Court Opinion

ID: 3672009
Source: CourtListenerOpinion
Date Created: 2016-07-06 06:20:07.003687+00
Date Added: 2024-06-11T15:13:57.647074
License: Public Domain

The master reported, on the inquiry directed at the hearing, that the fund in the hands of Mrs. Smith as trustee, in lieu of the real estate sold, and to which the defendant Shackleford is entitled as tenant by the curtesy, consists of certain slaves and of the sum of $500 in money, the proceeds of the sale of another slave. Upon the report, the defendant moved to dissolve the injunction against proceeding on the judgments at law, submitting to a decree to pay to the plaintiff annually the interest on the $500 and the hires and profits of the slaves; and the plaintiff, on the other hand, moved for a decree directing the defendant to sell the estate for Shackleford's life in those slaves, in the first instance on execution, when taken out.
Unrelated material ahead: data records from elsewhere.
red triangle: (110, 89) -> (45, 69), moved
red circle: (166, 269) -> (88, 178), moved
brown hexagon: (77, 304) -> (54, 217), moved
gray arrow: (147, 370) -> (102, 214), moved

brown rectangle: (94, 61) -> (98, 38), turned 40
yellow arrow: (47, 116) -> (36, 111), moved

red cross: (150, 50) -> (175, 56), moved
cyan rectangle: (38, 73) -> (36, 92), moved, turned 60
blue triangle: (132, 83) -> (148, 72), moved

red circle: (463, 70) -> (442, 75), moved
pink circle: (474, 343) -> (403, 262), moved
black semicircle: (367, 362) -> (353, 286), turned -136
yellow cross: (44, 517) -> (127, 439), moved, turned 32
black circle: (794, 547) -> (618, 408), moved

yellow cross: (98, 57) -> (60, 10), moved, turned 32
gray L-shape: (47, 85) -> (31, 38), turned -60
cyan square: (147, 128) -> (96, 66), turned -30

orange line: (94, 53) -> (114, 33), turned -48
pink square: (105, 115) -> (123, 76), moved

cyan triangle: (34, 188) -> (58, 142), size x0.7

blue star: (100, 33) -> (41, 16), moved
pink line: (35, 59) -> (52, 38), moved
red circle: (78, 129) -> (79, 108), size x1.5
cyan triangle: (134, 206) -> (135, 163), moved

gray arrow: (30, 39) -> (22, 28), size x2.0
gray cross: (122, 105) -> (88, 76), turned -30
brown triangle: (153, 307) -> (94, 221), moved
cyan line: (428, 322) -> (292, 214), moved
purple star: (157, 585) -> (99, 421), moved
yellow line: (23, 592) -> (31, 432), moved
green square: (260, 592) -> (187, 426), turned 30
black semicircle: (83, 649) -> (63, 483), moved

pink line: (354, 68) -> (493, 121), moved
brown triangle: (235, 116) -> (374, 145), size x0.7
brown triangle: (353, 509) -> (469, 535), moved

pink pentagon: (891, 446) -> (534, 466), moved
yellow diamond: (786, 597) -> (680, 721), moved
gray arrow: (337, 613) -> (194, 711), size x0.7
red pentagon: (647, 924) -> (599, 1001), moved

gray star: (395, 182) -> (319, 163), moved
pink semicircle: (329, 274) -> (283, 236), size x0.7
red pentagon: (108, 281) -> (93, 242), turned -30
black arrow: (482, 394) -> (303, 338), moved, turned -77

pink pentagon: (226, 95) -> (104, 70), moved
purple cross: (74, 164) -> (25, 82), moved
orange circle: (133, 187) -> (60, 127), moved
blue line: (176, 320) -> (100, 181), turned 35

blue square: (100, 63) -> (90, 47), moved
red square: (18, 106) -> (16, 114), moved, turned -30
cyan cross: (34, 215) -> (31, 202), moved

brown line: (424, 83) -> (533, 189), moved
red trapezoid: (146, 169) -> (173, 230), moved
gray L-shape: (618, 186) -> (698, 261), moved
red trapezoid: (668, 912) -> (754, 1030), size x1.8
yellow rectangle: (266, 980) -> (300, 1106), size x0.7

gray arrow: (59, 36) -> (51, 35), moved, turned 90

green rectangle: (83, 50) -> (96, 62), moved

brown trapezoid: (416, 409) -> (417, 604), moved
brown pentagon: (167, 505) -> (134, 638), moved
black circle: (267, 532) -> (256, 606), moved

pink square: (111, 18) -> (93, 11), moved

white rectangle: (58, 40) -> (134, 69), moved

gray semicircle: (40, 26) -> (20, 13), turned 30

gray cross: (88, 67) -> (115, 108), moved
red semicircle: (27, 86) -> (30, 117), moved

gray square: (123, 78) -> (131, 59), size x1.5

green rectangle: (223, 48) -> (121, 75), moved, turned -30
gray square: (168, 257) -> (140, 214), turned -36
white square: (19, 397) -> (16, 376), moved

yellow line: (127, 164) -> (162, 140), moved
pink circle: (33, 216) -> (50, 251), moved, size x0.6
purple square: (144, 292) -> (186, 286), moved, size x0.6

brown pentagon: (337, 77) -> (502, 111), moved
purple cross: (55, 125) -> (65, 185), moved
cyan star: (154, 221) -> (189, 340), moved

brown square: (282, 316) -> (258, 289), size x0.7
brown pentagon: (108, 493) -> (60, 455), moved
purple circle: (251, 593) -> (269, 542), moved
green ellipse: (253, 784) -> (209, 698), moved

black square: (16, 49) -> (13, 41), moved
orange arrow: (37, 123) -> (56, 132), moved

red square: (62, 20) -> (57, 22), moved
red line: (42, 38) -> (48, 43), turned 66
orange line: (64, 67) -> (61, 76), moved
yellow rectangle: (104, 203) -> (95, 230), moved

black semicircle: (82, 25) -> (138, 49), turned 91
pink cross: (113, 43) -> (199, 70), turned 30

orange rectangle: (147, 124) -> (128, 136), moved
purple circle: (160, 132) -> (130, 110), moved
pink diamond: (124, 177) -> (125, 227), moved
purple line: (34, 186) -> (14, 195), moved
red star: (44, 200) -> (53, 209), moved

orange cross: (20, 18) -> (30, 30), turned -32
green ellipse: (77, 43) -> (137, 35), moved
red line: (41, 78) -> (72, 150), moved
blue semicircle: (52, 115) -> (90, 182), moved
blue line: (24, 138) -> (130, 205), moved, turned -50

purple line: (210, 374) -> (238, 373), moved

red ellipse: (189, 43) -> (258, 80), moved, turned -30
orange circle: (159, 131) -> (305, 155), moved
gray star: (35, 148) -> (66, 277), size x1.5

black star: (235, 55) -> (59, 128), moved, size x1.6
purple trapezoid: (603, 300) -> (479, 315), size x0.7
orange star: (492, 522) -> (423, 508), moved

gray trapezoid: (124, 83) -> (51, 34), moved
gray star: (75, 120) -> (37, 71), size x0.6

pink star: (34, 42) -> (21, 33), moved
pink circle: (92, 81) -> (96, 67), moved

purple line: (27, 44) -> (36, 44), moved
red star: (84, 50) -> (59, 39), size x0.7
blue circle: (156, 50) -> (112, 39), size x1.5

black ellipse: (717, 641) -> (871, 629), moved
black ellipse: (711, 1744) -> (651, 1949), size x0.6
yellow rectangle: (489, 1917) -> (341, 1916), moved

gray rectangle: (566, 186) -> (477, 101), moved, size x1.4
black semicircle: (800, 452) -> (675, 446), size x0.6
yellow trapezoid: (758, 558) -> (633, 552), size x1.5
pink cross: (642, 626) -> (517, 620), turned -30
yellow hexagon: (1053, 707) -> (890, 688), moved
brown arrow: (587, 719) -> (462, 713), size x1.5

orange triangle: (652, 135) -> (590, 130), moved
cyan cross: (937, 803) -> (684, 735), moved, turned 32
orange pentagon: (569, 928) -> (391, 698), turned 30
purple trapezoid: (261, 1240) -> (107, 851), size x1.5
The Court is of opinion that neither motion is precisely correct, although the act of 1812 makes trusts in personal property liable to execution against the cestui que trust, yet it is settled that the case of a trust of personal chattels for one for life and then in trust for others is not within it, as the trustee's legal title must be preserved entire for the security of those entitled under the ulterior limitations.Dick v. Pitchford, 21 N.C. 480; Battle v. Petway,  (31)27 N.C. 576. But although an execution will not reach the slaves, yet they and also the money, or rather Shackleford's beneficial interest in those funds as his equitable property, may, and ought to be, sold under a decree of this Court. The sale is necessary to enable the plaintiff to ascertain his demand against Shackleford after he shall have paid the debt. He is not *Page 28 
obliged to pay the debt and wait for the partial reimbursement arising from the annual income of the property during Shackleford's life, but he may require an immediate sale, under the direction of the Court, of his interest for whatever it will bring, so as to have it applied in a lump to the reduction of the debt. As to his interest in the money it is only selling out an annuity of $30 for the life of Shackleford, and in respect of the slaves the contingency is the double one, depending on the lives of both Shackleford and the negroes, which, of course, will be duly considered by bidders. The defendant Mrs. Smith, or, if she prefer it, some other commissioner, must be directed to make sales of those interests after twenty days notice for ready money, and after applying the proceeds in discharge of the judgment at law the injunction should be dissolved for the residue. It will be understood, of course, that the purchasers of the slaves will not get the legal title, but that it will remain in the trustee, and the purchasers stand towards her in the relation of cestui quetrust, with liberty to come to an arrangement with her as to the possession of the slaves or to apply to the Court of Equity for redress, as any othercestui que trust might.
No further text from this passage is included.